**The problem:** In the data below, find every line with the string "elements" and pull it out.

**Provided records:**
§ §

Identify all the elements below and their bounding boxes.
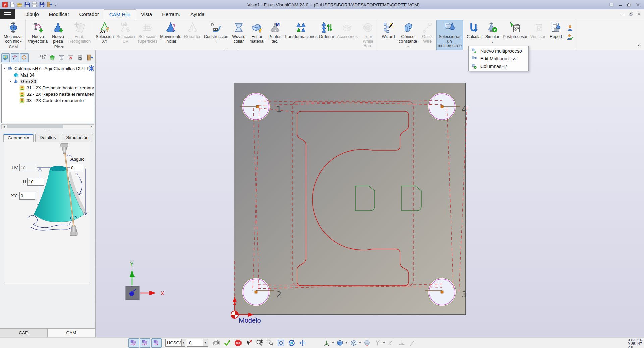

§ §

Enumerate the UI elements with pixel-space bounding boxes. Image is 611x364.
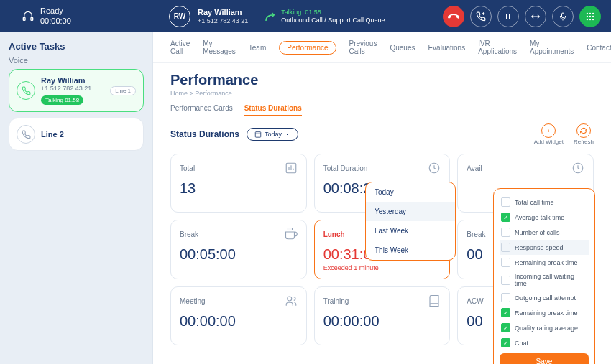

§ §

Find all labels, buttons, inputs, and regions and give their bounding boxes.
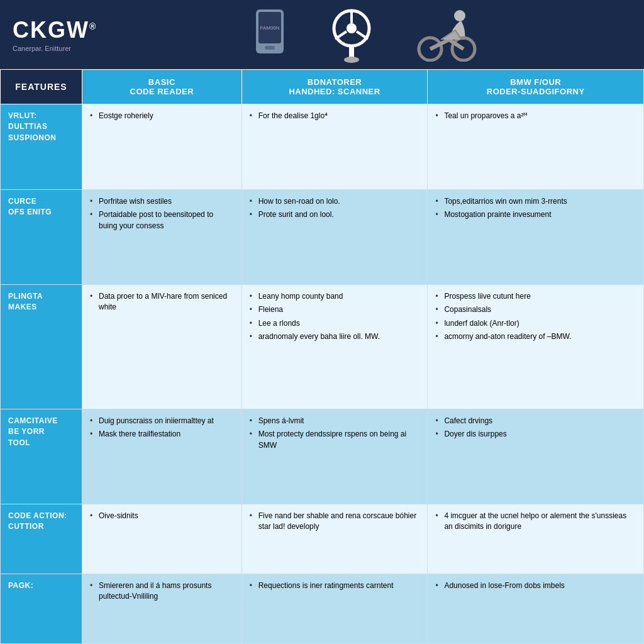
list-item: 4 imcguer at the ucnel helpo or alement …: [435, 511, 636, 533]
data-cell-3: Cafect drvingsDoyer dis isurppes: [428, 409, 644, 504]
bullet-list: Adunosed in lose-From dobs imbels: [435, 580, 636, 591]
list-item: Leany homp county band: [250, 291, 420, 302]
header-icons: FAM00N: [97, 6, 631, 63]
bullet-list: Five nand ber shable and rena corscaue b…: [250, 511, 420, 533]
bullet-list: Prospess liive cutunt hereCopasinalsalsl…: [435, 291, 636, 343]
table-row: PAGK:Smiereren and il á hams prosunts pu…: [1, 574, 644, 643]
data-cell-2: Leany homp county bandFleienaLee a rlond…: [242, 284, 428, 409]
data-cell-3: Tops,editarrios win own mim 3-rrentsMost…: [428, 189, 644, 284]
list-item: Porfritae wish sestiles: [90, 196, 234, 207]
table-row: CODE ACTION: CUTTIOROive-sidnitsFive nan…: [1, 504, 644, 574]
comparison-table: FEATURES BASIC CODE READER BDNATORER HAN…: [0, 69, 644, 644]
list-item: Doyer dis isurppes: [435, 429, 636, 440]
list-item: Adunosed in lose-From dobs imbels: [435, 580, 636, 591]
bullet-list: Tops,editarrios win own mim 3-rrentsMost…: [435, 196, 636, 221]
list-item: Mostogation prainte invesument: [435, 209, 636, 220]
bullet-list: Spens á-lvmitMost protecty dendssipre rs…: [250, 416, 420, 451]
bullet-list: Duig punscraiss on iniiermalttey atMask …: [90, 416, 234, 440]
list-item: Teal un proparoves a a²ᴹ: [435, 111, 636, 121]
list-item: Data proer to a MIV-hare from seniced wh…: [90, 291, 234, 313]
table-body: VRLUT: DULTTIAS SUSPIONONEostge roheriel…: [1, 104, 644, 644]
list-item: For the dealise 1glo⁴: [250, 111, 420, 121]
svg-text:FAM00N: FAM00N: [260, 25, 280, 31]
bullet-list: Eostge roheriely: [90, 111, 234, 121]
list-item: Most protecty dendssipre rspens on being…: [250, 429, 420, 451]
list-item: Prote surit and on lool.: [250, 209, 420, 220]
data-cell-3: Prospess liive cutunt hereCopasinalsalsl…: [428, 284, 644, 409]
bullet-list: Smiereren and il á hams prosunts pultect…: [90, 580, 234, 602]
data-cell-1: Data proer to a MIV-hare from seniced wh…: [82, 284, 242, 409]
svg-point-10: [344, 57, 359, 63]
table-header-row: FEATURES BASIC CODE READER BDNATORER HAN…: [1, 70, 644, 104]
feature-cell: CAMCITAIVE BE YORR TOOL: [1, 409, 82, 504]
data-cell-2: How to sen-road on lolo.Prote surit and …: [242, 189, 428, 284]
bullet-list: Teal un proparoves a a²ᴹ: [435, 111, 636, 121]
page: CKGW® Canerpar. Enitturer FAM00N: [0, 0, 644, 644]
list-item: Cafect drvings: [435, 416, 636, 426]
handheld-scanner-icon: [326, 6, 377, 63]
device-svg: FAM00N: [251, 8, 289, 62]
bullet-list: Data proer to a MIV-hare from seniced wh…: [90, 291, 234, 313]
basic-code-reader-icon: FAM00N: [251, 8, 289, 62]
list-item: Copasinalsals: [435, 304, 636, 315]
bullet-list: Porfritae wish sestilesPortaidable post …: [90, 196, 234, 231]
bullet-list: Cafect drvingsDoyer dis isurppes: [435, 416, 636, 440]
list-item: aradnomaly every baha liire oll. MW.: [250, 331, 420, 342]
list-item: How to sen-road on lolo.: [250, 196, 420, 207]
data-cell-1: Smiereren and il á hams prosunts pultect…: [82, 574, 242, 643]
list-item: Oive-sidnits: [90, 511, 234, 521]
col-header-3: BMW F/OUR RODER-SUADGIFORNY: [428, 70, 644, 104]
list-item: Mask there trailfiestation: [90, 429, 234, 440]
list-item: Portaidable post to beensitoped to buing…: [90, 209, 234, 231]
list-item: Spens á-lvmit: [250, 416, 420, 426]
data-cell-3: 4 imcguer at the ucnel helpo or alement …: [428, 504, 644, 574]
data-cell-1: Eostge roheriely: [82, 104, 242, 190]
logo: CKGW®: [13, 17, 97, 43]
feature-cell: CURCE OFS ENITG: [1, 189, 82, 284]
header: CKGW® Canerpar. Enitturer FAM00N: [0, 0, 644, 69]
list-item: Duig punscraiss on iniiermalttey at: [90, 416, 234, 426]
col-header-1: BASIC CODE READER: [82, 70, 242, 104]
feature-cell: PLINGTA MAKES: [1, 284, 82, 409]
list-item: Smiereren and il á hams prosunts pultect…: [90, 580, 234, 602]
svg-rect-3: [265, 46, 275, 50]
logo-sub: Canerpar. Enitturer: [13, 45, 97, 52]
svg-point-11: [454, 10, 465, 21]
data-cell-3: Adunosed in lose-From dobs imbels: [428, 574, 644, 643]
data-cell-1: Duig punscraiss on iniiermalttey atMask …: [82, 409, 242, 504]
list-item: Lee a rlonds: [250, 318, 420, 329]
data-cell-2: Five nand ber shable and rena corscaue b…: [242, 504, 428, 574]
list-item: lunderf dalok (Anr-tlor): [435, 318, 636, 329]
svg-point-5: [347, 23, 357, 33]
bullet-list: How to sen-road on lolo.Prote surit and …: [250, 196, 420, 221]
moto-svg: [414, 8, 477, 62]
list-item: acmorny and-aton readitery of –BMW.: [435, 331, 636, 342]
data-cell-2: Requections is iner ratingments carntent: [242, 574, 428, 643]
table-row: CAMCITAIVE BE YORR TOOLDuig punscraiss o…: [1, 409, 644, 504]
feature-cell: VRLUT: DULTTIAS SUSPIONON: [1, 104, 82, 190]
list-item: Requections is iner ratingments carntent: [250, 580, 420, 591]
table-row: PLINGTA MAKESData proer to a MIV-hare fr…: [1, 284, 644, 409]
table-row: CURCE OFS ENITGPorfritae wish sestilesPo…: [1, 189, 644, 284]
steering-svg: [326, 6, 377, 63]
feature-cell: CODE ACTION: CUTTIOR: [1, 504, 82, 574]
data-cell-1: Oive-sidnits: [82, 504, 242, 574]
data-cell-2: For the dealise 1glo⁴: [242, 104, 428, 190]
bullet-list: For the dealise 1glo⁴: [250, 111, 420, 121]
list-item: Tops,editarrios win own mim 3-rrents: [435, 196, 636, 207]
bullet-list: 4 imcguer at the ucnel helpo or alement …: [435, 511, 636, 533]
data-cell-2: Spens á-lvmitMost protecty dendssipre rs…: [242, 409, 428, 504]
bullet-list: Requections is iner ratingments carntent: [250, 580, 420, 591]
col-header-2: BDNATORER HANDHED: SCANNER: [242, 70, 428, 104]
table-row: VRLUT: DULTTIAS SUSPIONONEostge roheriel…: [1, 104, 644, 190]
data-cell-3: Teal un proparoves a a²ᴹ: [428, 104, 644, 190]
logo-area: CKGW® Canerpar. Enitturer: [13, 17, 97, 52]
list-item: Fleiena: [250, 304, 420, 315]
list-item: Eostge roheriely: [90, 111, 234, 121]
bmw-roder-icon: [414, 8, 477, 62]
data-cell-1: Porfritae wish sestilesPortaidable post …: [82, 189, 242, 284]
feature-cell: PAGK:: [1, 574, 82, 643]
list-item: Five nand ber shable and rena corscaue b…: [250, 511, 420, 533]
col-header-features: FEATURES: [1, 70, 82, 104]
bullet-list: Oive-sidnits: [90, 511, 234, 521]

§ §

**Written answer:**
Identify all the elements below and their bounding boxes.
Enumerate the UI elements with pixel-space bounding boxes. Image is 611x364.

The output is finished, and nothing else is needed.